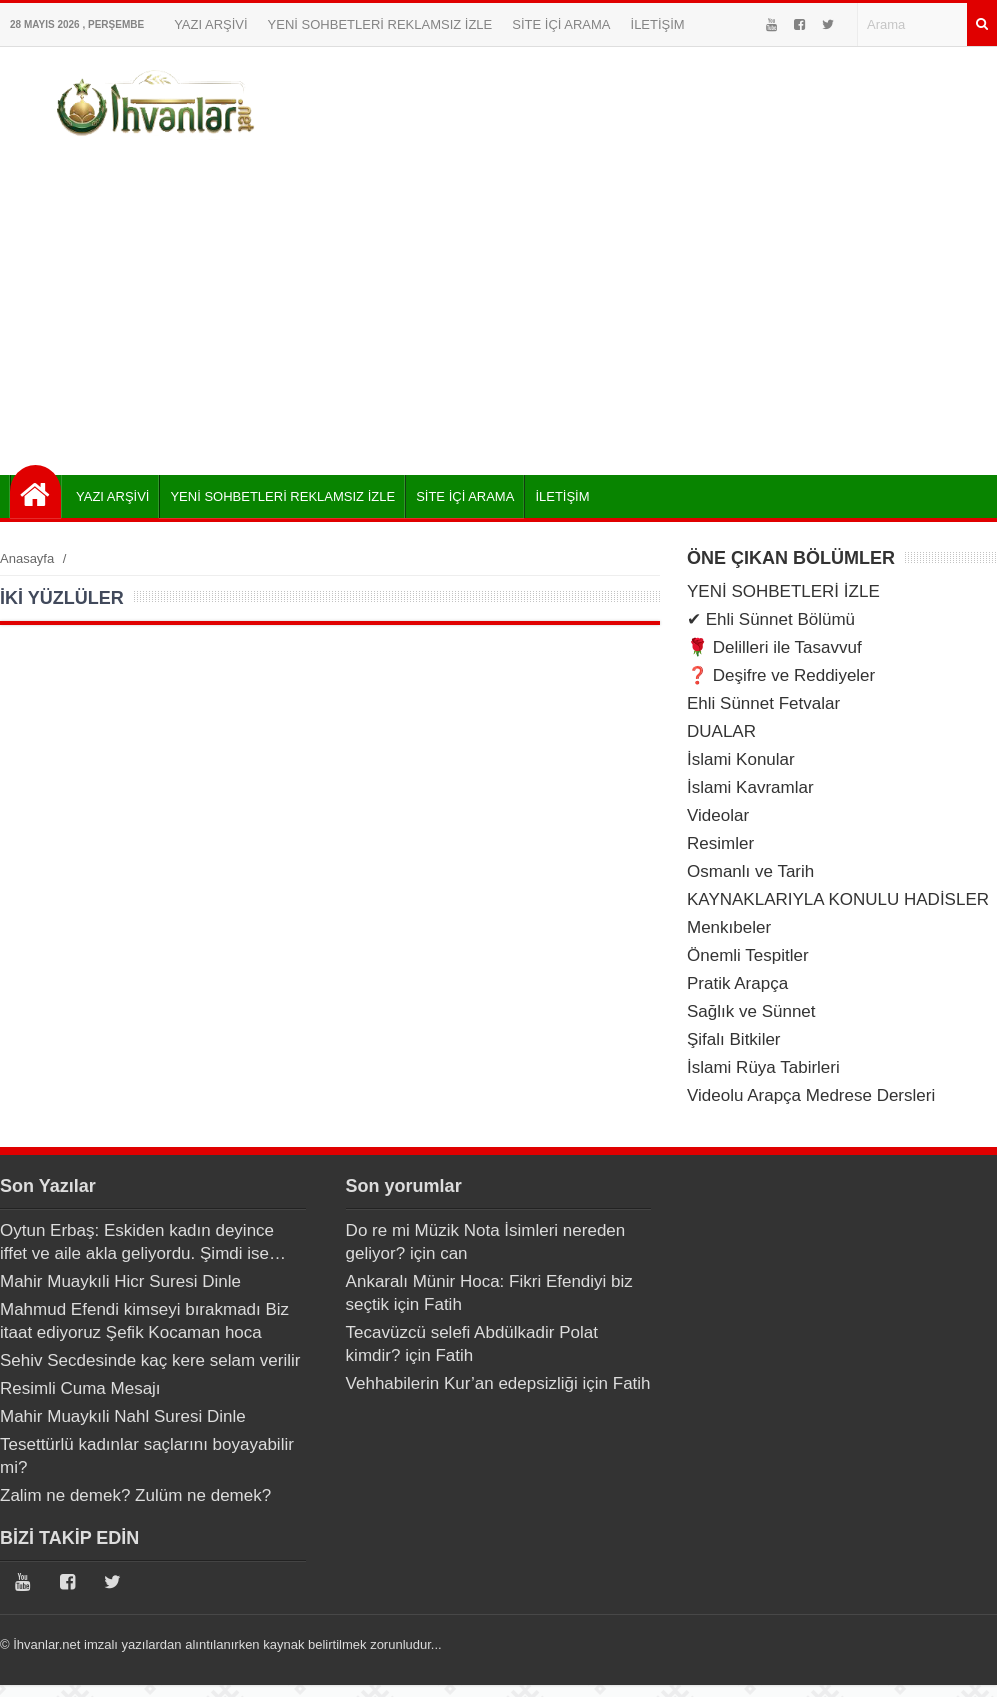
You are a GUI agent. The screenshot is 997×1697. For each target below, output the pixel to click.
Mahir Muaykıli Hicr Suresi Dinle (120, 1281)
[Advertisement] (499, 305)
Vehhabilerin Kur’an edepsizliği (462, 1383)
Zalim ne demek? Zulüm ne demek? (135, 1495)
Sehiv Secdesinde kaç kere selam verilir (150, 1360)
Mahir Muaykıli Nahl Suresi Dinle (123, 1416)
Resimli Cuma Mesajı (80, 1388)
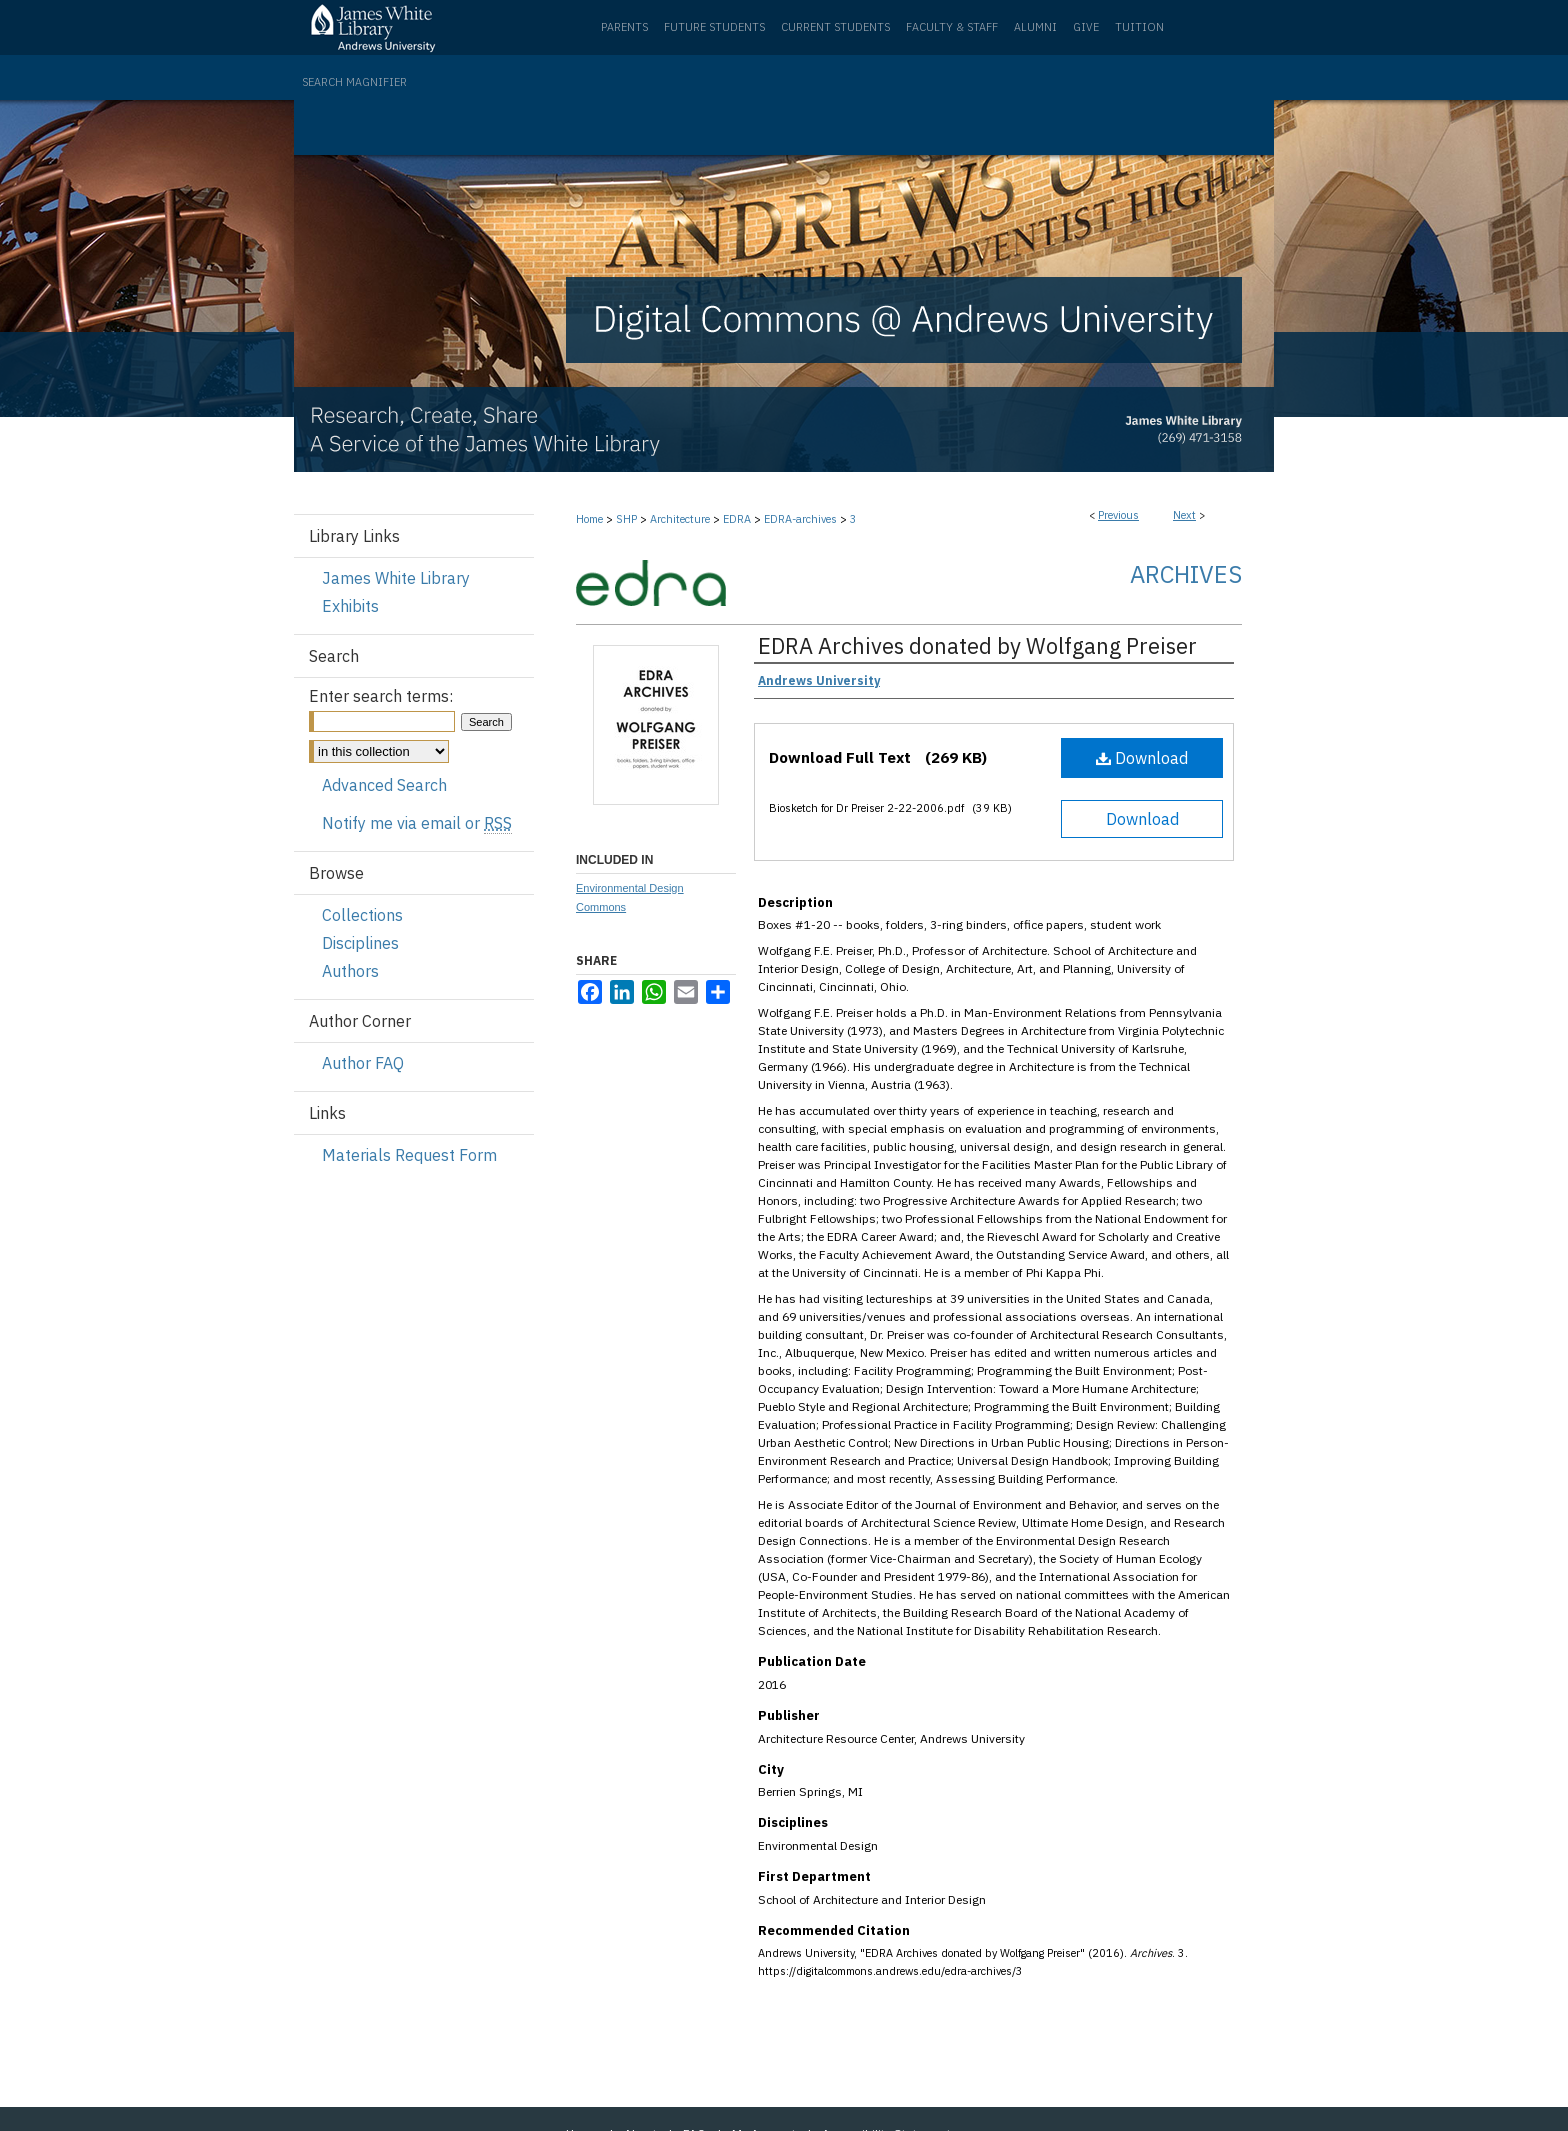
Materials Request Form (409, 1155)
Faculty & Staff (952, 27)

——

Only the lines containing the string "Dinle" are needed; pull them out of the records.

SOLVED PROBLEM:
Mahir Muaykıli Hicr Suresi Dinle (120, 1281)
Mahir Muaykıli Nahl Suresi Dinle (123, 1416)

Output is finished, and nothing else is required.